◆ **Given data**
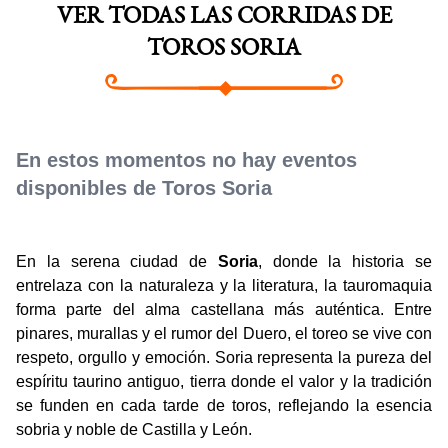
VER TODAS LAS CORRIDAS DE
TOROS SORIA
En estos momentos no hay eventos
disponibles de Toros Soria
En la serena ciudad de
Soria
, donde la historia se
entrelaza con la naturaleza y la literatura, la tauromaquia
forma parte del alma castellana más auténtica. Entre
pinares, murallas y el rumor del Duero, el toreo se vive con
respeto, orgullo y emoción. Soria representa la pureza del
espíritu taurino antiguo, tierra donde el valor y la tradición
se funden en cada tarde de toros, reflejando la esencia
sobria y noble de Castilla y León.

◆ **The problem**
Verbatim copy without images: write the records above out in full.

◆ **Exercise result**
VER TODAS LAS CORRIDAS DE
TOROS SORIA
En estos momentos no hay eventos
disponibles de Toros Soria
En la serena ciudad de
Soria
, donde la historia se
entrelaza con la naturaleza y la literatura, la tauromaquia
forma parte del alma castellana más auténtica. Entre
pinares, murallas y el rumor del Duero, el toreo se vive con
respeto, orgullo y emoción. Soria representa la pureza del
espíritu taurino antiguo, tierra donde el valor y la tradición
se funden en cada tarde de toros, reflejando la esencia
sobria y noble de Castilla y León.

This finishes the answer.